O engenheiro relembra que a ideia de trabalhar com cosméticos surgiu em 2019, enquanto cursava engenharia alimentar. Faltando poucas disciplinas para se formar, Adilson decidiu aproveitar o tempo livre para aprender sobre a produção de cosméticos com uma professora que fazia mestrado na área.
“A experiência foi tão positiva que resolvi aprofundar os meus conhecimentos e aplicá-los na produção de cosméticos com ingredientes da ilha”, narra.
Do alecrim ao café
No início, Adilson trabalhou com plantas como aloé-vera e alecrim, explorando o potencial de ingredientes disponíveis no Fogo.
“Comecei com a babosa e fui expandindo para outros ingredientes, como a semente de ricínio”, descreve. Mas foi há cerca de dois anos que Adilson começou a incorporar o café nas suas fórmulas, percebendo o diferencial que esse ingrediente local trazia para os produtos.
“O café tem muitos benefícios, principalmente para a pele e o cabelo. Ajuda na circulação sanguínea do couro cabeludo, o que favorece o crescimento capilar e nutre o cabelo profundamente”, explica.
A escolha pelo café do Fogo, em particular, não foi por acaso. O terreno vulcânico da ilha torna o café único, com um aroma mais intenso e propriedades diferenciadas, conforme defende Adilson.
“Esse café é mais caro, mas vale o investimento. Quando testei o café do Fogo nos sabonetes, percebi a diferença e os clientes também”, revela.
Segundo conta, os consumidores notaram que o café local tem um “poder” a mais, uma eficácia superior para os cuidados estéticos. “Hoje, só uso o café do Fogo, e a resposta dos clientes tem sido óptima”, afirma.
Desafios e expansão da marca
Apesar do sucesso local, Adilson enfrenta desafios logísticos e de aceitação cultural.
“No Fogo, as pessoas têm a mentalidade de que o café é apenas para beber. Foi um pouco complicado no início introduzir a ideia de o usar em cosméticos, mas, aos poucos, a aceitação vem crescendo”, comenta.
Outro obstáculo que menciona é a dificuldade em expandir para outras ilhas ou até mesmo para o exterior já que deseja primeiro alcançar o nível de qualidade e design que considera ideal.
“Prefiro investir no aperfeiçoamento do produto antes de pensar em exportar. Quero que os meus cosméticos sejam chamativos e de qualidade superior”, admite.
Além dos desafios culturais, há também o problema da água. Como a produção de matéria-prima é local, Adilson depende da água de consumo, o que limita a quantidade de plantas que consegue cultivar.

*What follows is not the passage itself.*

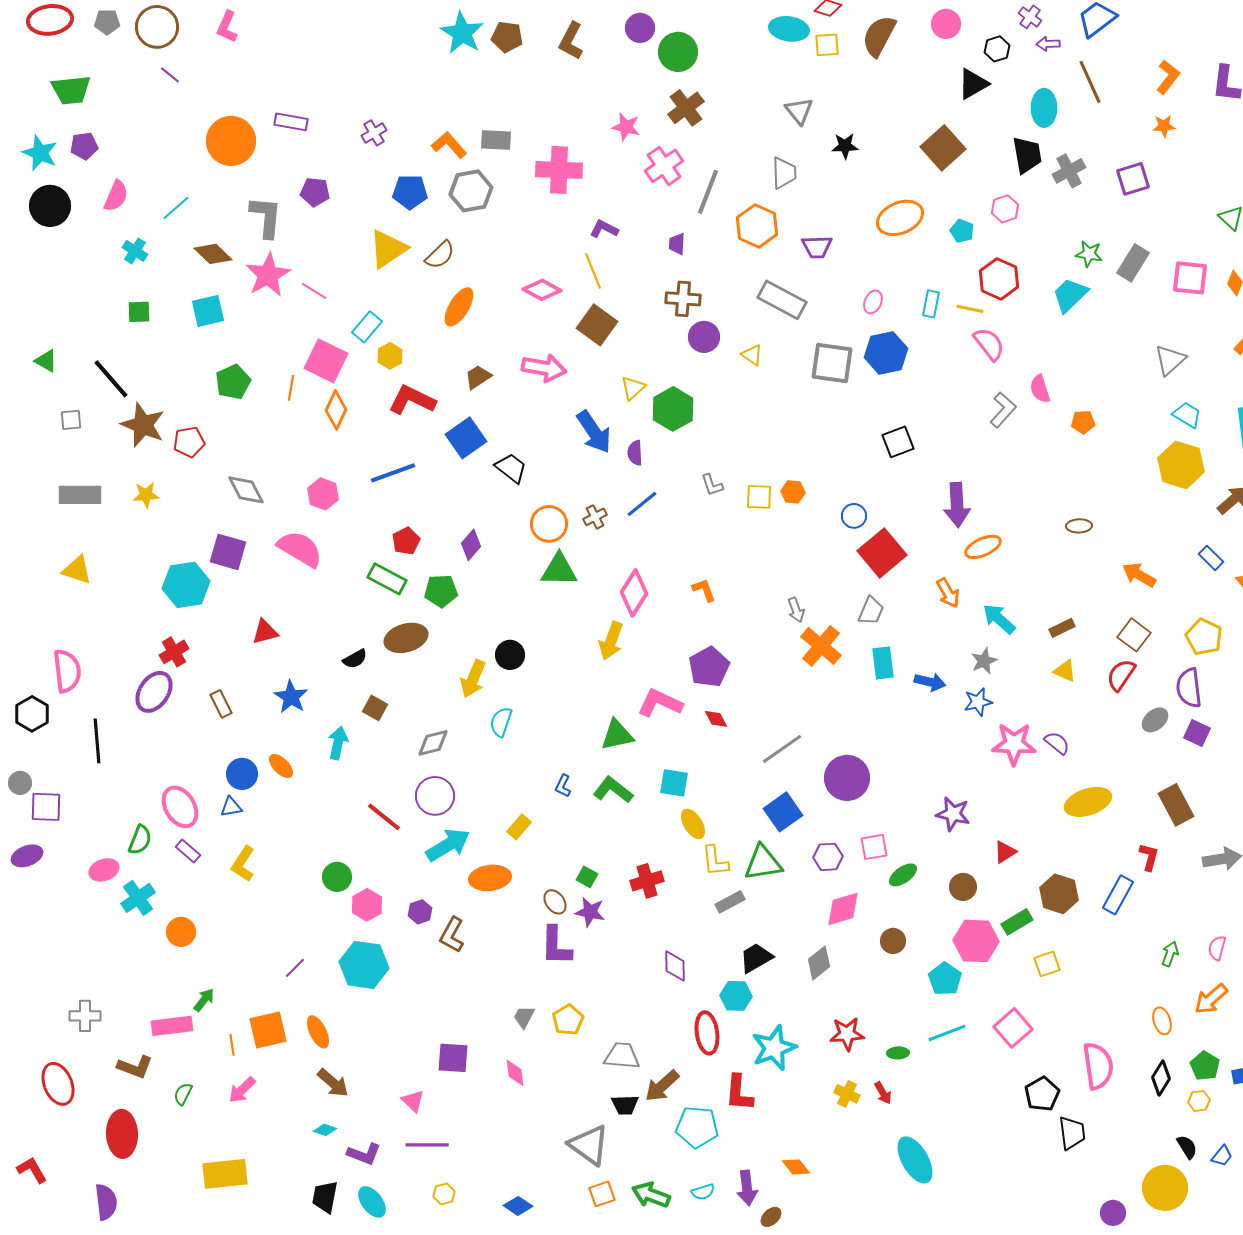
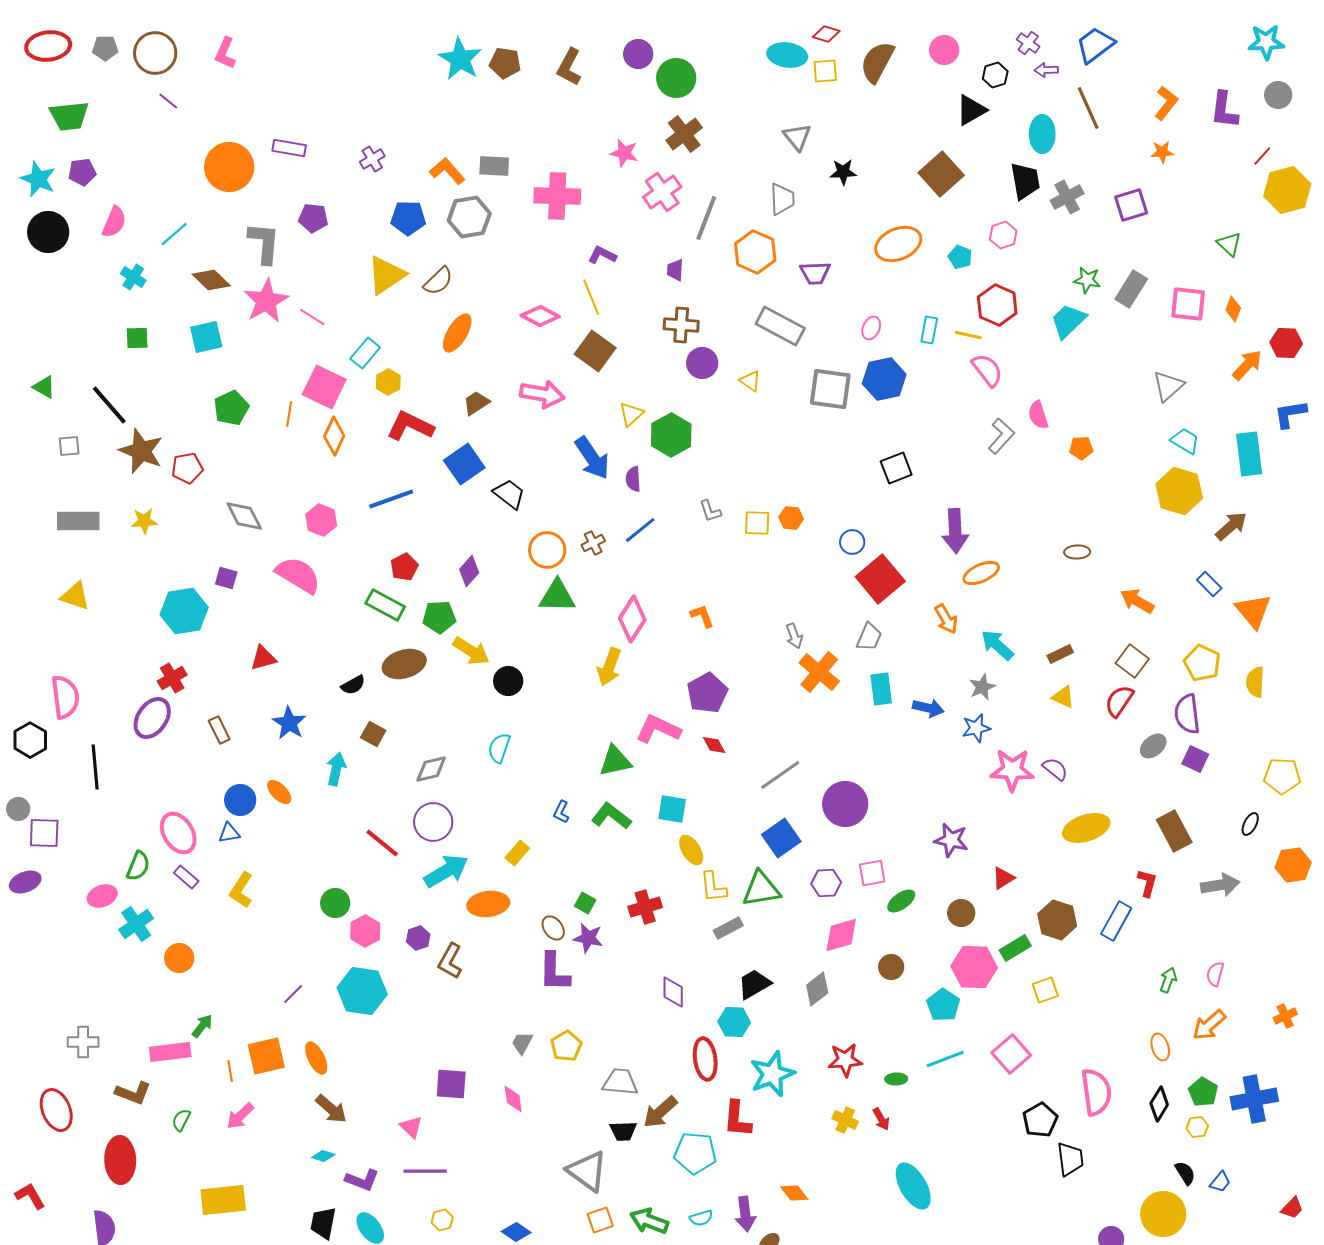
purple square: (228, 552) -> (226, 578), size x0.6
yellow arrow: (473, 679) -> (471, 651), moved, turned -81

“Eu produzo a minha própria babosa e outros ingredientes, mas a água é um grande empecilho. Preciso de água para irrigação e, por enquanto, uso a água de casa, o que encarece o processo”, desabafa.

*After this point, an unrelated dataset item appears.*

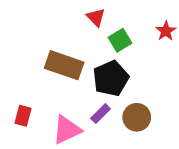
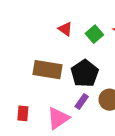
green square: (120, 40) -> (94, 34), moved

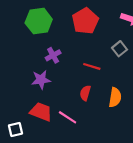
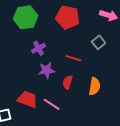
red pentagon: (85, 21) -> (68, 17), turned -30
purple star: (41, 80) -> (47, 70), moved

Se tivesse água suficiente, Adilson aponta que poderia cultivar de tudo um pouco e criar um microclima no espaço onde cultiva.
“Com a água poderia cultivar de tudo um pouco. Desde couve até alecrim, aproveitando cada espaço e minimizando o desperdício”, explica ele.
O óleo de ricínio que produz, por exemplo, tem o seu bagaço reutilizado para fertilizar o solo, e assim manter a produção a mais orgânica possível.
Aliás, Adilson diz-se atento aos detalhes e à qualidade de cada produto, desde o cultivo até à prateleira.
“Quero garantir que o meu produto seja certificado. Assim, quando os turistas vierem terão mais confiança em adquirir um produto local certificado”, planeia, acrescentando que a paciência e o cuidado em cada etapa são essenciais para alcançar esse objectivo.
Quanto ao público, o engenheiro precisa que os produtos naturais da Burcan têm atraído, especialmente, o interesse dos emigrantes, que valorizam itens autênticos da sua terra natal.
“Muitos emigrantes preferem usar produtos da sua ilha, dão mais valor ao que é feito com ingredientes locais. E como a tendência mundial tem sido de recorrer a produtos naturais, vejo isso como uma oportunidade para continuar investindo em cosméticos naturais”, diz Adilson.
Com planos de ampliar a linha de cosméticos e introduzir cremes e máscaras faciais e capilares, Adilson Cardoso continua a desenvolver fórmulas e explorar novos ingredientes locais.
“Para os novos produtos, tenho de fazer mais testes e pesquisas. Quero que tenham o efeito desejado e sejam completamente naturais. É uma prioridade”, afirma.